C’est manifestement la précipitation des dirigeants qui aura entraîné l’université dans sa descente aux enfers, alors que dans le cas du Complexe des sciences Pierre-Dansereau – au nord de la PDA – les décisions de construire ont été prises avant même que le ministère de l’Éducation ne confirme sa volonté d’investir… Déjà, à l’automne 2005, la construction du Complexe des sciences aura coûté 40 millions de plus que prévu. Sans compter que l’UQAM avait surévalué de plus de 60 millions les sommes dont elle disposait pour le projet. Ce gouffre financier de 100 millions n’a certainement pas aidé les choses lorsque, au mois de mai 2007, les coûts de construction de l’îlot Voyageur passent de 325 millions à 400 millions.
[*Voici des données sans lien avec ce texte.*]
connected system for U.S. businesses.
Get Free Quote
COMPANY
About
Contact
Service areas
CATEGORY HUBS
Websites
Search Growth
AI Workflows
Dès lors, l’institution de la rue Saint-Denis, quasiment mise en tutelle, tente de se conformer à un strict plan de redressement, alors qu’une analyse du Vérificateur général du Québec annonce que l’ardoise pourrait dépasser le demi-milliard de dollars d’ici cinq ans. D’ici-là, plusieurs craignent que le gouvernement Charest ne profite de la situation pour amputer l’UQAM de plusieurs programmes, voire même des facultés.